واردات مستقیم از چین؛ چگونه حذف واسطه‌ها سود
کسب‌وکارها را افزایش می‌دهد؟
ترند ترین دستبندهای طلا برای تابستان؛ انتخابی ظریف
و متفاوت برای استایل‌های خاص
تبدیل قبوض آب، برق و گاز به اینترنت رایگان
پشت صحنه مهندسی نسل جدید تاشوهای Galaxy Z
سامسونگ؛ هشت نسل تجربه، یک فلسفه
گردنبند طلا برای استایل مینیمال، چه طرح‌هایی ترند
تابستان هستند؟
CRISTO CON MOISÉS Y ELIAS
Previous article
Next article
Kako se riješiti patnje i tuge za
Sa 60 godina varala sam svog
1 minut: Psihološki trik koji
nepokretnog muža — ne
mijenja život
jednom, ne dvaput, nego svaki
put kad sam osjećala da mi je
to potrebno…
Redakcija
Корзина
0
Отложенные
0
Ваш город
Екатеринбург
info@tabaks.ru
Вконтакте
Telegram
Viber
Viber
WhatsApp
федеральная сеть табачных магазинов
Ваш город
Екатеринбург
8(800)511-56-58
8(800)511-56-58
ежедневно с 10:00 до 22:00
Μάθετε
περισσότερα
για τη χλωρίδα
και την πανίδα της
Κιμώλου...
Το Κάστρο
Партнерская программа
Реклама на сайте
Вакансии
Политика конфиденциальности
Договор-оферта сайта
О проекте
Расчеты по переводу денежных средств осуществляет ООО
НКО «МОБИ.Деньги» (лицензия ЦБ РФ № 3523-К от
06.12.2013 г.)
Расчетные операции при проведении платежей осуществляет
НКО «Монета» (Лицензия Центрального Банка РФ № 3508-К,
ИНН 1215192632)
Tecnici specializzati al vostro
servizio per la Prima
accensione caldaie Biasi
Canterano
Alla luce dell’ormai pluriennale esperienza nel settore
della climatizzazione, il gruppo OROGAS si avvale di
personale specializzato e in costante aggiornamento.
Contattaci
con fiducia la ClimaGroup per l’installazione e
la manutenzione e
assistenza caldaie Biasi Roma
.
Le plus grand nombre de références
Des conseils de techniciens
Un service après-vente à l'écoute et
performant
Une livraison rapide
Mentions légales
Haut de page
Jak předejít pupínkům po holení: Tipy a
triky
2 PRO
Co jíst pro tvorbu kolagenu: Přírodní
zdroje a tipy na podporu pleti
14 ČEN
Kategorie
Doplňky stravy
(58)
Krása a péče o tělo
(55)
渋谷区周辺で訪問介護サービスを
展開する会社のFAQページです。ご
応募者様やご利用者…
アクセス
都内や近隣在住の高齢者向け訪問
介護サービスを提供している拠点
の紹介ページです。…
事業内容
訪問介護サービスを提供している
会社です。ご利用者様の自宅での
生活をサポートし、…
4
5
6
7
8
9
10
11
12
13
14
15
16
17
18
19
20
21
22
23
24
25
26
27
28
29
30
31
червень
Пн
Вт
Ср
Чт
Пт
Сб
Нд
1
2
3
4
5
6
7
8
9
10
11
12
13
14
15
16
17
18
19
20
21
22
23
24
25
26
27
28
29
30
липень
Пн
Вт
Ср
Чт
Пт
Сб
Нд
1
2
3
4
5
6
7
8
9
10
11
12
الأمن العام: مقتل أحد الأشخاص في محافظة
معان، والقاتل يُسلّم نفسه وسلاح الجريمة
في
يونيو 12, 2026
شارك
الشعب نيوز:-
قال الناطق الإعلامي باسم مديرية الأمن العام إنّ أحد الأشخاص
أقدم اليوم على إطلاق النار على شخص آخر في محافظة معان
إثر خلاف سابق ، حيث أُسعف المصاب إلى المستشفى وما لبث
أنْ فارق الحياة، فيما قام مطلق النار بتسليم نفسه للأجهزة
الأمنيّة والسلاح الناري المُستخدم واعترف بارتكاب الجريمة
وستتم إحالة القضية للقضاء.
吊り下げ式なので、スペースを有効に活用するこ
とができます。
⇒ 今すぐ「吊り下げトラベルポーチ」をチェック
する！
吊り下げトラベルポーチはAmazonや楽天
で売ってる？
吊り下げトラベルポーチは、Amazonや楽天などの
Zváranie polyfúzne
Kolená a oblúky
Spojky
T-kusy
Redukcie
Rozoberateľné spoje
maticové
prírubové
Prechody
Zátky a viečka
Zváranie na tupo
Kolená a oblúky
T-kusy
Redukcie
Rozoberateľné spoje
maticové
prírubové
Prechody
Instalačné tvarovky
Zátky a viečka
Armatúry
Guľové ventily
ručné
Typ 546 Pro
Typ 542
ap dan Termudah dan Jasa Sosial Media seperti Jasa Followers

* * *

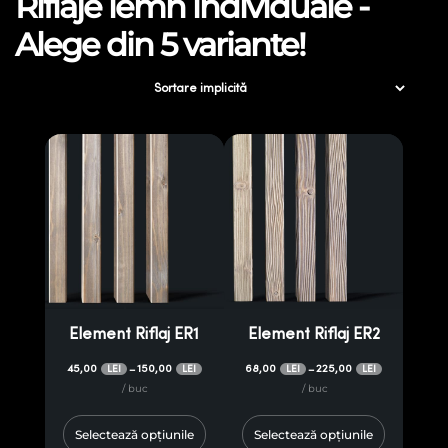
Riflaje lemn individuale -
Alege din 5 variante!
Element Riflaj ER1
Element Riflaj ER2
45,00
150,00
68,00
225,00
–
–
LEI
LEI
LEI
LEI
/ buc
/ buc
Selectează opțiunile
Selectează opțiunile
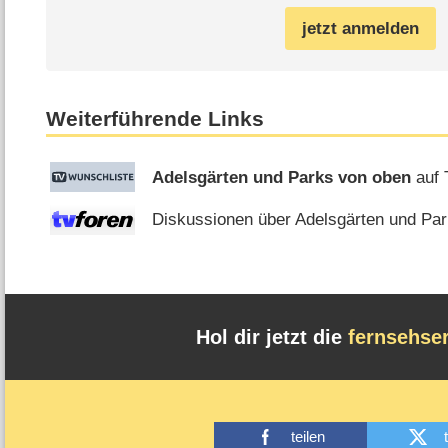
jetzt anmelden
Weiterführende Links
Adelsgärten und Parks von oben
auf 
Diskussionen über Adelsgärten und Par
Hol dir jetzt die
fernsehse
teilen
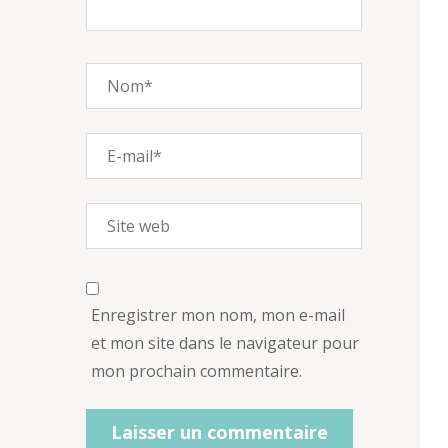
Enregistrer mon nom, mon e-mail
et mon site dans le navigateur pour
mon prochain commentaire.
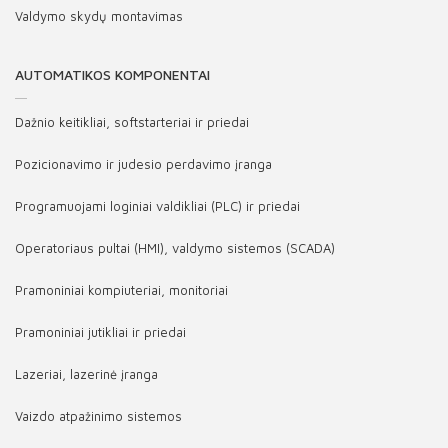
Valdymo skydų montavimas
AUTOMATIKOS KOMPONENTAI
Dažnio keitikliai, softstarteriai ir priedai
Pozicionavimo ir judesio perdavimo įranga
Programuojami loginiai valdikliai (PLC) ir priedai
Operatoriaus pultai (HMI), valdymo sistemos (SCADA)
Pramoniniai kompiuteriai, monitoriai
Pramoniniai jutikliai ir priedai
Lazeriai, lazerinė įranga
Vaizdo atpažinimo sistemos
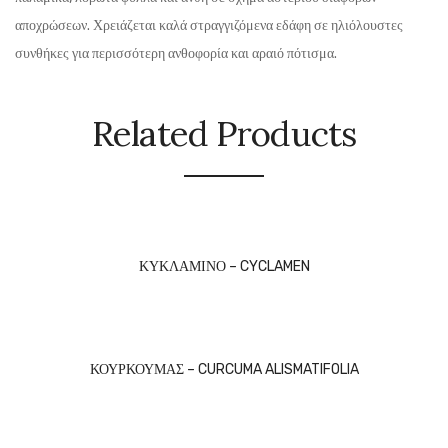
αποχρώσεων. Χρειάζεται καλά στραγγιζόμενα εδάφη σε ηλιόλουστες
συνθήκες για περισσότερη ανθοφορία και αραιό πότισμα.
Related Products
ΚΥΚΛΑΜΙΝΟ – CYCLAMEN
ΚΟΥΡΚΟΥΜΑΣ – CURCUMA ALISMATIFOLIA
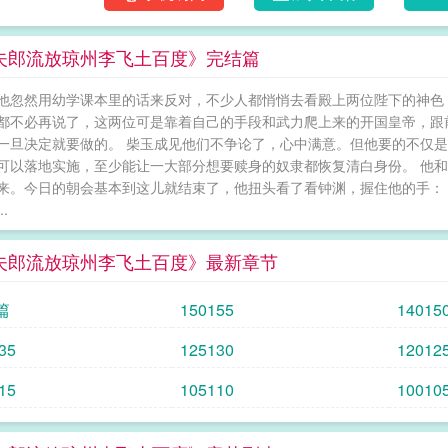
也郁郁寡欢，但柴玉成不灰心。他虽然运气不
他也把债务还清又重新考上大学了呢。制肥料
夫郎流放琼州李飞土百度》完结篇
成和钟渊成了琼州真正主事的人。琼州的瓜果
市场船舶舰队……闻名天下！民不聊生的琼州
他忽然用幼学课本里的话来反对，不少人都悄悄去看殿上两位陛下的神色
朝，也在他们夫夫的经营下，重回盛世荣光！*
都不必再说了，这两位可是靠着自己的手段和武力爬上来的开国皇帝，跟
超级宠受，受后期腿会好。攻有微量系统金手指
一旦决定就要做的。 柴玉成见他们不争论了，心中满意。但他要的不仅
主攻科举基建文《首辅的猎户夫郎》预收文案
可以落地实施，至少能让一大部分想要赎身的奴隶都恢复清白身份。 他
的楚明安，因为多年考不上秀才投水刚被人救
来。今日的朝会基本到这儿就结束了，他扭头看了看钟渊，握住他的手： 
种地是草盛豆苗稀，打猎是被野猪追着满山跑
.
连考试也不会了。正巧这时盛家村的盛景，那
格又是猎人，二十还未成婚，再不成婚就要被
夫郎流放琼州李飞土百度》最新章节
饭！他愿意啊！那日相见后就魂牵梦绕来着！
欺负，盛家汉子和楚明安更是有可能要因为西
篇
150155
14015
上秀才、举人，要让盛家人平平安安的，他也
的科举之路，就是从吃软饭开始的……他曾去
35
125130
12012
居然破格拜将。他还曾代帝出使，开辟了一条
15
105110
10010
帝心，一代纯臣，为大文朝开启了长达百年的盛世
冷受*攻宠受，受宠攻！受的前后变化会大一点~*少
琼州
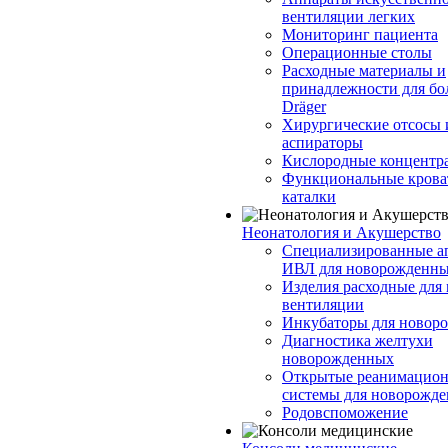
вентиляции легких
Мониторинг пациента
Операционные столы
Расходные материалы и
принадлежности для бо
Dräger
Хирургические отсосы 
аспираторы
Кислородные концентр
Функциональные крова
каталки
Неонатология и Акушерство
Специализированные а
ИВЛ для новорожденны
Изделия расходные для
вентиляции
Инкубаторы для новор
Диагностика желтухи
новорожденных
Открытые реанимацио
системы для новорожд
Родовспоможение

EXERCISE GOAL
Set out every line from the material that contains the string "priedai".

WRITTEN RESPONSE
Dažnio keitikliai, softstarteriai ir priedai
Programuojami loginiai valdikliai (PLC) ir priedai
Pramoniniai jutikliai ir priedai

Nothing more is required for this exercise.